TASK TO CARRY OUT:
Find the line with "click on History" in the entries below. Repeat it, every following line, and the line with "Task: Click on the Sosyal Kaygı", exactly and with nothing added.

EXTRACTED DATA:
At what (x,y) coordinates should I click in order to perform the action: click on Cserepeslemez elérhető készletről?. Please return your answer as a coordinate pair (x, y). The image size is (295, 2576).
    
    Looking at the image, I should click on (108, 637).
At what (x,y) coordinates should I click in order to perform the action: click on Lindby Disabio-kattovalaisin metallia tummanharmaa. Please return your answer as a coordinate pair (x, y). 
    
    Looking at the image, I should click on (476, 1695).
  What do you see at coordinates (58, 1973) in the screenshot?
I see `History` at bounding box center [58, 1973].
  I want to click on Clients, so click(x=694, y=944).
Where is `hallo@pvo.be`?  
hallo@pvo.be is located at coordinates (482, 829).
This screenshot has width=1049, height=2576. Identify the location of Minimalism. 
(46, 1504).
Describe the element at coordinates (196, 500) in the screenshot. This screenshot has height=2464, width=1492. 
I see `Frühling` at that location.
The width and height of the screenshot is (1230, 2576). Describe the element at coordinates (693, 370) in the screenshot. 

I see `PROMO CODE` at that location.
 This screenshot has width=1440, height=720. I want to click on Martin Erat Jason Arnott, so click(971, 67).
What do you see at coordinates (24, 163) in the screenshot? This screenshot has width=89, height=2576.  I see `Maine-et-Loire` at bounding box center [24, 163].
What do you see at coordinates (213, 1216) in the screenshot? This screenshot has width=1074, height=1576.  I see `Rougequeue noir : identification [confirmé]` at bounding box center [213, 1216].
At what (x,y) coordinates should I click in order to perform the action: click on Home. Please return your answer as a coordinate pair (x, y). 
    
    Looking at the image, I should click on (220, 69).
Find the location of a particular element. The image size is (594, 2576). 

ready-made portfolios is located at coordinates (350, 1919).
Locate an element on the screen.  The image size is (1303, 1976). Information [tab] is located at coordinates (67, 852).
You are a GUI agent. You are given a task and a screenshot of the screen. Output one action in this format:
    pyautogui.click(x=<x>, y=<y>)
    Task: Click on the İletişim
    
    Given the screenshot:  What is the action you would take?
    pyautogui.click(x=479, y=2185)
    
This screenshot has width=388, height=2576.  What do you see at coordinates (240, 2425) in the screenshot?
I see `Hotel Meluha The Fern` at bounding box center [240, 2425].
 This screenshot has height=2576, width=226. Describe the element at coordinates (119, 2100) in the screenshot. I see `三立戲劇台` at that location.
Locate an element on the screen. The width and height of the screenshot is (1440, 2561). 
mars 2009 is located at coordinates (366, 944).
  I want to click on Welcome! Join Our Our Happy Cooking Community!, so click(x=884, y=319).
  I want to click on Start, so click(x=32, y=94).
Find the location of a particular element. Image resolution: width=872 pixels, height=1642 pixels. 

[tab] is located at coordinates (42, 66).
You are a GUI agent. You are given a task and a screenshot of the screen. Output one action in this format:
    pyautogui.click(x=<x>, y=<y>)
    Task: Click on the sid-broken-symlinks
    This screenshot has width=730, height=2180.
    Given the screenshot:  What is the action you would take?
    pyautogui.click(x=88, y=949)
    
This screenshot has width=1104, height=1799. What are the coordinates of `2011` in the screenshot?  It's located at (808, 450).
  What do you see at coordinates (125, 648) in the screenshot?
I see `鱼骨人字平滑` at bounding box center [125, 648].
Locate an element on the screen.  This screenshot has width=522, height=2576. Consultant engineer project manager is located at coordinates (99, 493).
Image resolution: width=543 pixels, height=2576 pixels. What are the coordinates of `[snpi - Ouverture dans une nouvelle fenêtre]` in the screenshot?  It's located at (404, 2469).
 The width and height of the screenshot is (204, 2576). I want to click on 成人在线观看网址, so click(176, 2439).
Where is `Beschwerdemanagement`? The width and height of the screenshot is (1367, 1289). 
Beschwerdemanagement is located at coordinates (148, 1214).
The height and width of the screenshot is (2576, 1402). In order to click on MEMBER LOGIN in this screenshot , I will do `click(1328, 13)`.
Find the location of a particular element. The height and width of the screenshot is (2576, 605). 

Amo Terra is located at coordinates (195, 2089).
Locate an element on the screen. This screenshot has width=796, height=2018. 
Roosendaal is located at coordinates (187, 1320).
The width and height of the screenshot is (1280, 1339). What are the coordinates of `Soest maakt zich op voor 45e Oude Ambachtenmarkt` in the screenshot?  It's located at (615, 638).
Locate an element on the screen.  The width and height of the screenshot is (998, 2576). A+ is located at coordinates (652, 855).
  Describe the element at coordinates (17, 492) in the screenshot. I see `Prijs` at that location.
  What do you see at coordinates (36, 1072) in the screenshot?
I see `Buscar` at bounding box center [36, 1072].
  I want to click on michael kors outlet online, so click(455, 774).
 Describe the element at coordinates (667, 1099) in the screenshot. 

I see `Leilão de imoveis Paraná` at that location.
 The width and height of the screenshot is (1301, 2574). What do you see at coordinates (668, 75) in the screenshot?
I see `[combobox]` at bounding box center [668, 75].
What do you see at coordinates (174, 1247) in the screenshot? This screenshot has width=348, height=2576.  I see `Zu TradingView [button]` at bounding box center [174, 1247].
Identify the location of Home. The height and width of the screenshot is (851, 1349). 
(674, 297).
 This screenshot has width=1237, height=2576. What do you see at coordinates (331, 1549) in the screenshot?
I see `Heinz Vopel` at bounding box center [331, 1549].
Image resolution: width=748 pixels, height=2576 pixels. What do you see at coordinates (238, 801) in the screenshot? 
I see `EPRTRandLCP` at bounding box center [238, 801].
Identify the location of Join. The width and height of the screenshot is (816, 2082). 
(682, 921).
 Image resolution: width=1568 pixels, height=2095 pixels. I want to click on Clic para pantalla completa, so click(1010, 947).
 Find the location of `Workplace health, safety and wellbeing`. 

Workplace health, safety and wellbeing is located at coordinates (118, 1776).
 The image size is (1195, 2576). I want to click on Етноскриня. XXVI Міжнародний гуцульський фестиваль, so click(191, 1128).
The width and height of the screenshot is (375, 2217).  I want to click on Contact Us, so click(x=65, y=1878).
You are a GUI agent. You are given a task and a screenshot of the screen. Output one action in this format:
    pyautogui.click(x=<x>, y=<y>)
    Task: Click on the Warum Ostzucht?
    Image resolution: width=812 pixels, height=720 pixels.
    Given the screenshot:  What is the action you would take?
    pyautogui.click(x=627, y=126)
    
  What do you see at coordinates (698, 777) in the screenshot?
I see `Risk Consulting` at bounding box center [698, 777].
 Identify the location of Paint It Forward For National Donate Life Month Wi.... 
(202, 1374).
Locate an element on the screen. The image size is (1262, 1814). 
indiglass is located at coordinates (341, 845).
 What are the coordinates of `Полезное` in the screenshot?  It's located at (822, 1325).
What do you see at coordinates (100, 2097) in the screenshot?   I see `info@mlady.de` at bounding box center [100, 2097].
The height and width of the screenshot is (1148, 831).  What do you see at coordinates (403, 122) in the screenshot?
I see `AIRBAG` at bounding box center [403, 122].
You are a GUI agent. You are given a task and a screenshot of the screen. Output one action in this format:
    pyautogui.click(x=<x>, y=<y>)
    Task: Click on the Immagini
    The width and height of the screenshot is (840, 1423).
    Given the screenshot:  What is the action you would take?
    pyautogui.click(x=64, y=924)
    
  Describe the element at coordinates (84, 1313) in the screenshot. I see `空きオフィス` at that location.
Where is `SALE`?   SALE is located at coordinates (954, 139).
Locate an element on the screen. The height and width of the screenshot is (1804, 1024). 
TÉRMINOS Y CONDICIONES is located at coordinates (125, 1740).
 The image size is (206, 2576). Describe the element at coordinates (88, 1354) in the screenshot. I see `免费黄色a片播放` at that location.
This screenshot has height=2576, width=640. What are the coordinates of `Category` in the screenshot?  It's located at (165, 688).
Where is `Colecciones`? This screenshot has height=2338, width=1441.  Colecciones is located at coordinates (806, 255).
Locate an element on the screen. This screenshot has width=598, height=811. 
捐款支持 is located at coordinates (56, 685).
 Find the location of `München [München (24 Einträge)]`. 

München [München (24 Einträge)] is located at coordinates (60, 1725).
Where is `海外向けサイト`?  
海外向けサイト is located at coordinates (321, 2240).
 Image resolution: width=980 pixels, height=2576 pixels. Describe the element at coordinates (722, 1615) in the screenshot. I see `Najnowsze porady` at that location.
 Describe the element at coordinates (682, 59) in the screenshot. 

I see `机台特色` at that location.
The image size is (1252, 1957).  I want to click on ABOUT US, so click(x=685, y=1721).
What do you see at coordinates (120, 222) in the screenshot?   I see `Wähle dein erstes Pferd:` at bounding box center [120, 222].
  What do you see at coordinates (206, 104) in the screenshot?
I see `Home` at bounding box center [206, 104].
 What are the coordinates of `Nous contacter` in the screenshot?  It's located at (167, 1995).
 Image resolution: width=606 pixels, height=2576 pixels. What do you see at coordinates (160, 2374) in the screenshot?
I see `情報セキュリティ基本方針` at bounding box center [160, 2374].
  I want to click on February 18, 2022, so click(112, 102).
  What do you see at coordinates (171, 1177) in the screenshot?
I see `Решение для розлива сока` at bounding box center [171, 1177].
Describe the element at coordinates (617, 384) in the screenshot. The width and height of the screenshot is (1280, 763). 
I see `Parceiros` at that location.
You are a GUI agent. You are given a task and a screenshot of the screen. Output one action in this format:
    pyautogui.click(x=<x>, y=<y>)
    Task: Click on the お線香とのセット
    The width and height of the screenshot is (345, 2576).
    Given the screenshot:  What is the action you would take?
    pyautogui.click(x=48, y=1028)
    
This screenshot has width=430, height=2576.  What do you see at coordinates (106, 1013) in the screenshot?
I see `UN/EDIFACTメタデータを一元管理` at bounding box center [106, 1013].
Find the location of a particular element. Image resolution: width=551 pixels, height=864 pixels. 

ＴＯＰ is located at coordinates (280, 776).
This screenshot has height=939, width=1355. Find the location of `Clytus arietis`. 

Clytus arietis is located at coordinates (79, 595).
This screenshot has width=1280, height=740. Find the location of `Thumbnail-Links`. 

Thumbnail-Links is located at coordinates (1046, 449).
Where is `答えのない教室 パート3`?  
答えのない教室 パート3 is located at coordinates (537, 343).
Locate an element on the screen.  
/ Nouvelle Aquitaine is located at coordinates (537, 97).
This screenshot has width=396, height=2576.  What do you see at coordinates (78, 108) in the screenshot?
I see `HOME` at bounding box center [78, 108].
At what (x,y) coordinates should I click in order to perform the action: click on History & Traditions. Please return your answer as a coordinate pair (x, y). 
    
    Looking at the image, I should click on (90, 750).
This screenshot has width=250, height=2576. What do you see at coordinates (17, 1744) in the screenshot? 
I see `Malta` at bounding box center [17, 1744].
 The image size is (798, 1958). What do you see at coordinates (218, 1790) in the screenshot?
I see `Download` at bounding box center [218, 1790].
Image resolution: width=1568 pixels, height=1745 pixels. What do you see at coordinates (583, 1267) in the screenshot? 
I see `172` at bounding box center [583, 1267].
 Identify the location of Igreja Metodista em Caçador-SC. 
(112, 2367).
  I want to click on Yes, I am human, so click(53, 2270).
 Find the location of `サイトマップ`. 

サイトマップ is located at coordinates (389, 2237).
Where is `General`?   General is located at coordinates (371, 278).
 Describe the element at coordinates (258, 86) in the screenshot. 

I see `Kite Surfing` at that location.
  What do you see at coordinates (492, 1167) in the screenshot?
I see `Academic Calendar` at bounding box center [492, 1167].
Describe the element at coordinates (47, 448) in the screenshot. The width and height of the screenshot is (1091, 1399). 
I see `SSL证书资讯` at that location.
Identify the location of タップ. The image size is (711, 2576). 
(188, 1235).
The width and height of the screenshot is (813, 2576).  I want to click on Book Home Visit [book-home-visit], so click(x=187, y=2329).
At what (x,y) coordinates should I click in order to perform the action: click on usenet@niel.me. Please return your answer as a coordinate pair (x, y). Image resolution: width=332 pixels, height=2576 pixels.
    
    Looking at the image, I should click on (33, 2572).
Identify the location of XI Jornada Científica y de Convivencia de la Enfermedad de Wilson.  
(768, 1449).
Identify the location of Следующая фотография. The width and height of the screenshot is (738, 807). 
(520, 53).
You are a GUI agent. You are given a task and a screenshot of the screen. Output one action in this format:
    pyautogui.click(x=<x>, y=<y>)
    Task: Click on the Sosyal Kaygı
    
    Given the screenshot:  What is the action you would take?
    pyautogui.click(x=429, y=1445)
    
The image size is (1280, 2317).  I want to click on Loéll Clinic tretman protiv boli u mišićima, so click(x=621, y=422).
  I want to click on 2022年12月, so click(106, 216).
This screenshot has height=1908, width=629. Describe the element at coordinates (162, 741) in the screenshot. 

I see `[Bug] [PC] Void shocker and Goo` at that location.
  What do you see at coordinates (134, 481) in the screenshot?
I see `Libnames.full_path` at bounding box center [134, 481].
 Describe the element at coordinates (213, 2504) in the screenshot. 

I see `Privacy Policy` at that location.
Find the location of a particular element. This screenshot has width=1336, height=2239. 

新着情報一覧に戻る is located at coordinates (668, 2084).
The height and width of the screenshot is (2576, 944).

ANSWER TO THE PROBLEM:
At what (x,y) coordinates should I click in order to perform the action: click on History & Traditions. Please return your answer as a coordinate pair (x, y). 
    
    Looking at the image, I should click on (90, 750).
This screenshot has width=250, height=2576. What do you see at coordinates (17, 1744) in the screenshot? 
I see `Malta` at bounding box center [17, 1744].
 The image size is (798, 1958). What do you see at coordinates (218, 1790) in the screenshot?
I see `Download` at bounding box center [218, 1790].
Image resolution: width=1568 pixels, height=1745 pixels. What do you see at coordinates (583, 1267) in the screenshot? 
I see `172` at bounding box center [583, 1267].
 Identify the location of Igreja Metodista em Caçador-SC. 
(112, 2367).
  I want to click on Yes, I am human, so click(53, 2270).
 Find the location of `サイトマップ`. 

サイトマップ is located at coordinates (389, 2237).
Where is `General`?   General is located at coordinates (371, 278).
 Describe the element at coordinates (258, 86) in the screenshot. 

I see `Kite Surfing` at that location.
  What do you see at coordinates (492, 1167) in the screenshot?
I see `Academic Calendar` at bounding box center [492, 1167].
Describe the element at coordinates (47, 448) in the screenshot. The width and height of the screenshot is (1091, 1399). 
I see `SSL证书资讯` at that location.
Identify the location of タップ. The image size is (711, 2576). 
(188, 1235).
The width and height of the screenshot is (813, 2576).  I want to click on Book Home Visit [book-home-visit], so click(x=187, y=2329).
At what (x,y) coordinates should I click in order to perform the action: click on usenet@niel.me. Please return your answer as a coordinate pair (x, y). Image resolution: width=332 pixels, height=2576 pixels.
    
    Looking at the image, I should click on (33, 2572).
Identify the location of XI Jornada Científica y de Convivencia de la Enfermedad de Wilson.  
(768, 1449).
Identify the location of Следующая фотография. The width and height of the screenshot is (738, 807). 
(520, 53).
You are a GUI agent. You are given a task and a screenshot of the screen. Output one action in this format:
    pyautogui.click(x=<x>, y=<y>)
    Task: Click on the Sosyal Kaygı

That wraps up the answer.